I'm probably dumb, but I can't answer to the question in the title, that I state here again: let $A$ be a zero-dimensional algebra over a field $K$ ( - here I mean that the algebra has Krull dimension $=0$). Is it true that $\dim_{K} A < \infty$?

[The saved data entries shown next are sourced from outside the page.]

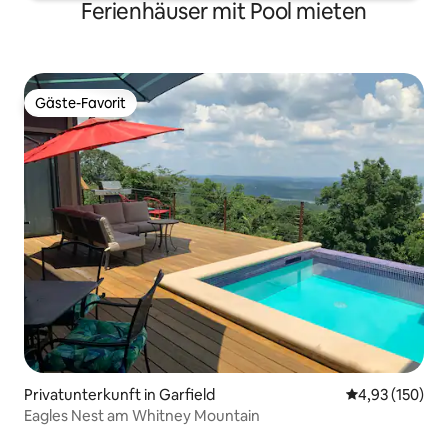
Ferienhäuser mit Pool mieten
Gäste-Favorit
Gäste-Favorit
Privatunterkunft in Garfield
Durchschnittl
4,93 (150)
Eagles Nest am Whitney Mountain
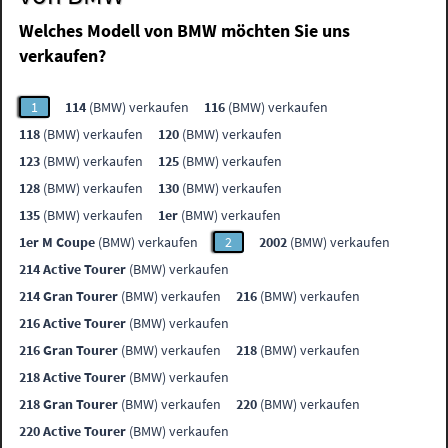
Welches Modell von BMW möchten Sie uns
verkaufen?
1
114
(BMW) verkaufen
116
(BMW) verkaufen
118
(BMW) verkaufen
120
(BMW) verkaufen
123
(BMW) verkaufen
125
(BMW) verkaufen
128
(BMW) verkaufen
130
(BMW) verkaufen
135
(BMW) verkaufen
1er
(BMW) verkaufen
1er M Coupe
(BMW) verkaufen
2
2002
(BMW) verkaufen
214 Active Tourer
(BMW) verkaufen
214 Gran Tourer
(BMW) verkaufen
216
(BMW) verkaufen
216 Active Tourer
(BMW) verkaufen
216 Gran Tourer
(BMW) verkaufen
218
(BMW) verkaufen
218 Active Tourer
(BMW) verkaufen
218 Gran Tourer
(BMW) verkaufen
220
(BMW) verkaufen
220 Active Tourer
(BMW) verkaufen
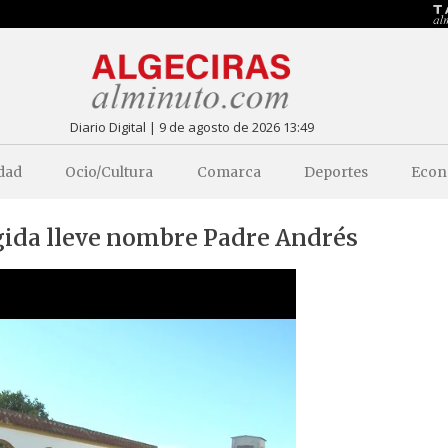
Diario Digital | 9 de agosto de 2026 13:49
dad
Ocio/Cultura
Comarca
Deportes
Econ
gida lleve nombre Padre Andrés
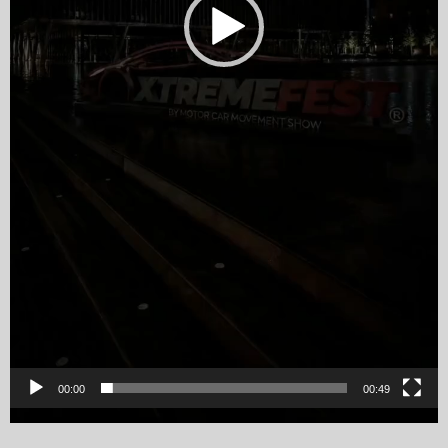
00:00
00:49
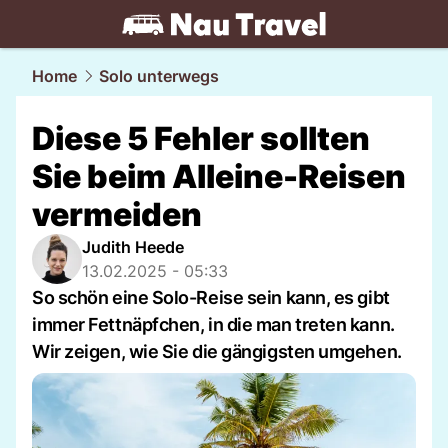
travel.
NAU.ch
Home
Solo unterwegs
Diese 5 Fehler sollten
Sie beim Alleine-Reisen
vermeiden
Judith Heede
13.02.2025 - 05:33
So schön eine Solo-Reise sein kann, es gibt
immer Fettnäpfchen, in die man treten kann.
Wir zeigen, wie Sie die gängigsten umgehen.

If the algebra is affine the answer is yes (cf. Theorem 5.11 of Kemper's A Course in Commutative Algebra). Can you give me an hint?
Thanks in advance!
On
If the algebra $A$ is finitely generated over $K$, then $\dim A = 0$ always implies $\dim_K A < \infty$. To get an insight as to why this is the case, suppose for simplicity that $A: = K[x_0,\dots,x_n]/I$ is homogeneous. Then the maximal homogeneous ideal $\mathfrak{m}=(x_0,\dots,x_n)$ is the unique minimal prime over $I$, and so $\mathfrak{m}^\ell \subset I$ for some integer $\ell$. Since $A$ is finitely generated as a $K$-algebra, let $d$ be the degree of the largest homogeneous generator. Then for degrees $s>d$ we will have $A_s = \mathfrak{m}_{s-d} A_d$, and for $s-d \ge \ell$ we have $A_s = \mathfrak{m}_{s-d} A_d \subset I_{s-d}k[x_0,\dots,x_n] / I_s=0$. This means that $A = K \oplus A_1 \oplus A_2 \oplus \cdots \oplus A_{\ell+d-1}$. This together with the fact that each of the $A_j$ is a finite-dimensional vector space give that $\dim_K A < \infty$. If $A$ is nonhomogeneous, use homogenization to reduce to the homogeneous case.
If $A$ is infinitely generated then the statement is not true: Let $T$ be a countably infinite set and consider the ring $R=K\left[\left\{x_i\right\}_{i\in T}\right]$ and the ideal $I$ generated by all $x_i^2, \, i \in T$. Then $R/I$ has zero Krull dimension and its homogeneous part of degree $1$ is an infinite dimensional vector space.
Take the algebra $R=k[x_i]/(x_i^i)$. Then any prime ideal contains $0=x_i^i$, and so contains $x_i$, thus $(x_i)$ is is the unique prime ideal and the ring is zero dimensional, yet $x_i$ is a countable linearly independent set.